I like to think of it like this: when an element is added to a bloom filter what actually gets stored is not its full, multicoloured self, but its shadow. As you add more elements, the shadows keep getting overlayed one on top of the other, in the same space. If you’re careful with the size of your canvas, you’ll still be able to say if an element has been added on it or not.
“Ok, so why would I need this if I can’t trust it?” you might ask. Well, you actually can trust it when it says an element is not present in a set. The uncertainty comes only with the positive responses.

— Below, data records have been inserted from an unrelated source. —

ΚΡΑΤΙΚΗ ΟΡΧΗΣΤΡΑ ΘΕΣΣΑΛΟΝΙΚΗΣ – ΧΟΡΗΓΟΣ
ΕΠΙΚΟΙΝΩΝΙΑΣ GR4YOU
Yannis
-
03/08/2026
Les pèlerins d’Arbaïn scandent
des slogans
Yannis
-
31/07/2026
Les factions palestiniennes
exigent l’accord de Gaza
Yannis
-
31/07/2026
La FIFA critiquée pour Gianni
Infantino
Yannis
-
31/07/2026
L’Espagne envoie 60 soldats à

Let’s look at a few cases where a bloom filter would be useful.
Use cases
One of the most classic ones would be a simple spellchecker. You get the whole dictionary and add every word to the bloom filter. When you get a text you need to spellcheck, check every word against the filter. If you get a negative result back for a word, you’re sure that it’s misspelled and you can feel confident in highlighting it as one.
Sometimes, however, you’d have a misspelled word that the filter marked as “maybe present” and then you’d fail to mark it as misspelled. But considering we didn’t need to store the entire dictionary in memory and we control the rate of false positives, this is probably an acceptable trade-off.

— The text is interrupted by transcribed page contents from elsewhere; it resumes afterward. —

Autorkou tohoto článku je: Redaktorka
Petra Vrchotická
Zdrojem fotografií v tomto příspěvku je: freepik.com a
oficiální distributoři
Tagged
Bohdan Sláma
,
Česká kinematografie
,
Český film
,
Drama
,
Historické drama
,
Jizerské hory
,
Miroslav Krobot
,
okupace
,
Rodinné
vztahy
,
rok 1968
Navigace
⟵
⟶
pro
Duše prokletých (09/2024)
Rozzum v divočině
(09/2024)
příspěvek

Other common use cases are checking for blocked IP addresses or taken usernames, filtering out already seen recommendations, network routers, bad word checkers… generally scenarios where a negative response has more weight than a positive one.
The inner workings
The way Bloom Filters achieve this kind of efficiency is rather genius. Invented by Burton Bloom in the pre-email era, the same year as the VCR tape and the floppy disk (1970), it still helps with your Netflix recommendations.

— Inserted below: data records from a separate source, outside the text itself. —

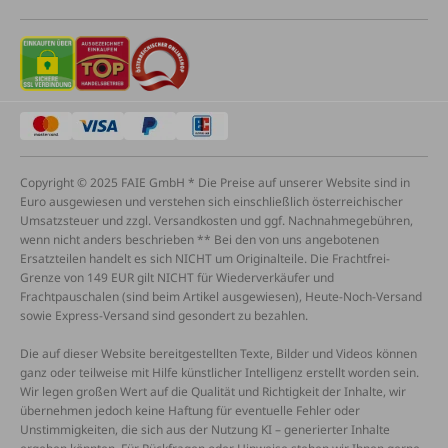
Copyright © 2025 FAIE GmbH * Die Preise auf unserer Website sind in
Euro ausgewiesen und verstehen sich einschließlich österreichischer
Umsatzsteuer und zzgl. Versandkosten und ggf. Nachnahmegebühren,
wenn nicht anders beschrieben ** Bei den von uns angebotenen
Ersatzteilen handelt es sich NICHT um Originalteile. Die Frachtfrei-
Grenze von 149 EUR gilt NICHT für Wiederverkäufer und
Frachtpauschalen (sind beim Artikel ausgewiesen), Heute-Noch-Versand
sowie Express-Versand sind gesondert zu bezahlen.
Die auf dieser Website bereitgestellten Texte, Bilder und Videos können
ganz oder teilweise mit Hilfe künstlicher Intelligenz erstellt worden sein.
Wir legen großen Wert auf die Qualität und Richtigkeit der Inhalte, wir
übernehmen jedoch keine Haftung für eventuelle Fehler oder
Unstimmigkeiten, die sich aus der Nutzung KI – generierter Inhalte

Its ingeniousity, in part, comes from its simplicity; a bloom filter has only two main components:
- bit array of m
bits
- k
different hash functions, mapping their output to one of the m
bits above
Adding elements to a bloom filter
When a new element is added to a bloom filter first it passes through a hash function. The hashed value is then modulo divided by the number of bits in the array (m
). The result of that division determines the position of the bit that should be flipped to 1
.
Let’s look at an example:
Imagine we have a bit array of 4 bits (m=4
) and a hash function of f(x)= x*3
.
The first element we want to add is the number 5
, so we flip the bit at position (5*3) mod 4 = 3
.
The second element is the number 18
. We flip the bit at position (18*3) mod 4 = 2
.
And the third element is the number 21
. (21*3) mod 4
is again 3
.
Ups! A hash collision! Having the bit at position 3
set could mean that the number 5
is present in the set, or the number 21
is present in the set. We can’t know for sure. It’s ok though, this is a Bloom filter and we’re trading precision for space efficiency. In a few paragraphs we’re going to discover how to minimise the error rate, but first…
Checking for presence
To check if an element is present in a set we go through the same steps of hashing its value and modulo dividing it by the number of bits in our array, which gives us the bit position. Then we simply check if the value of the bit on that position is 0
or 1
. If it’s a 0
, we’re sure that the element is NOT present in the set. If it’s 1
we know that the element MIGHT be present in a set.
Going back to our example:
To check the presence of the number 8
, we look at the value at position (8*3) mod 4 = 0
. The bit at position 0
is not set, which means the number 8
is definitely not present in the set.
For the number 6
, we look at position (6*3)mod4 = 2
. The bit is set which means the element might be present in this set.
But we know it’s not! The only elements we added are numbers 5
, 18
and 21
.
Well, there are many values that would give the same result when modulo divided by a number. That means that different elements could possibly map to the same bit, as we saw earlier. As a matter of fact, it is very highly probable that happens in a setup like ours. So let’s see… what could we do to minimise the possibility of hash collisions and false positives?
Improving precision
The first obvious possible solution that comes to mind is increasing the bit array. The bigger the number we’re dividing with, the more spread out the results.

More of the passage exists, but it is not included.